(Record set)

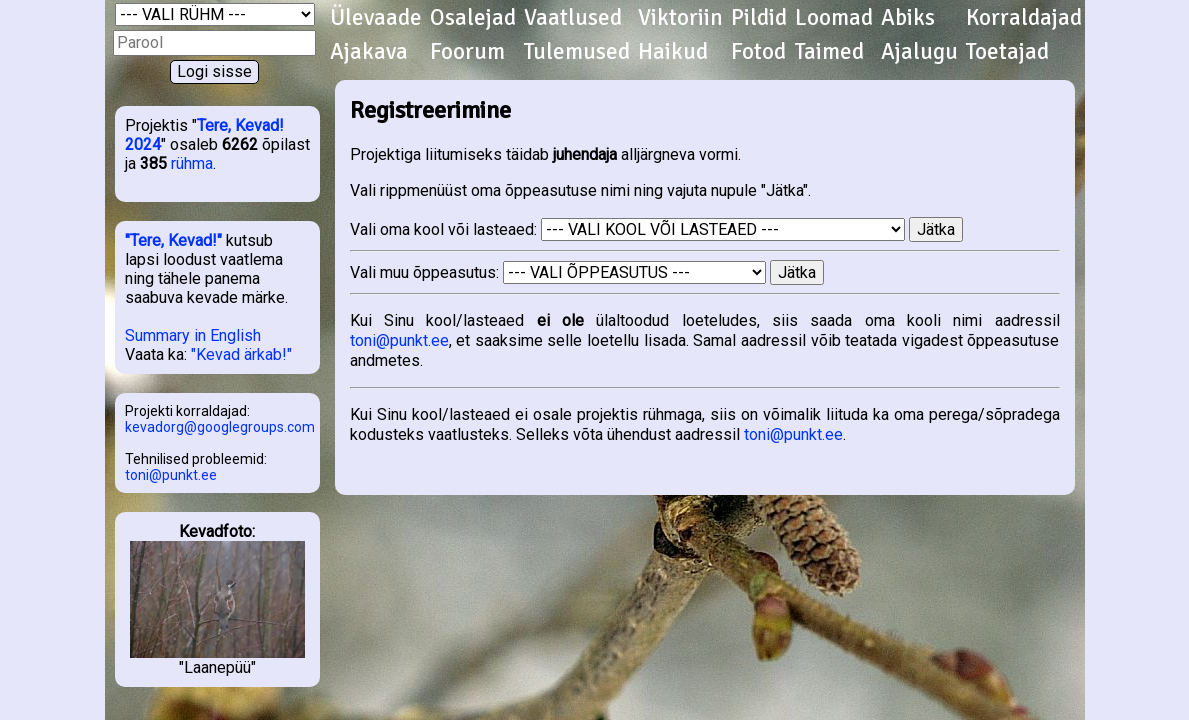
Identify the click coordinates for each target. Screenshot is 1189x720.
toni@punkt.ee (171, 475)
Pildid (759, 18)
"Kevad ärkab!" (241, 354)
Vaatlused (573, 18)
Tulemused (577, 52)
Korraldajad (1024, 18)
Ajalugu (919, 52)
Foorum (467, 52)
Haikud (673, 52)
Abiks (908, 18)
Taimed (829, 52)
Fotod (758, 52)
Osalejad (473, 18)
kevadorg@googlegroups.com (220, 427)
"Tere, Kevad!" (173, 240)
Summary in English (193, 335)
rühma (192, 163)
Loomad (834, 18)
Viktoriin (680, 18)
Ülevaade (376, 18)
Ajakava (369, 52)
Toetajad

(End Record set)

### Your objective
Print each line, starting with the one that contains "Korraldajad (1024, 18)" and ending with the last line of the data, exactly as it stands and with no other lines.

### Task solution
Korraldajad (1024, 18)
Ajalugu (919, 52)
Foorum (467, 52)
Haikud (673, 52)
Abiks (908, 18)
Taimed (829, 52)
Fotod (758, 52)
Osalejad (473, 18)
kevadorg@googlegroups.com (220, 427)
"Tere, Kevad!" (173, 240)
Summary in English (193, 335)
rühma (192, 163)
Loomad (834, 18)
Viktoriin (680, 18)
Ülevaade (376, 18)
Ajakava (369, 52)
Toetajad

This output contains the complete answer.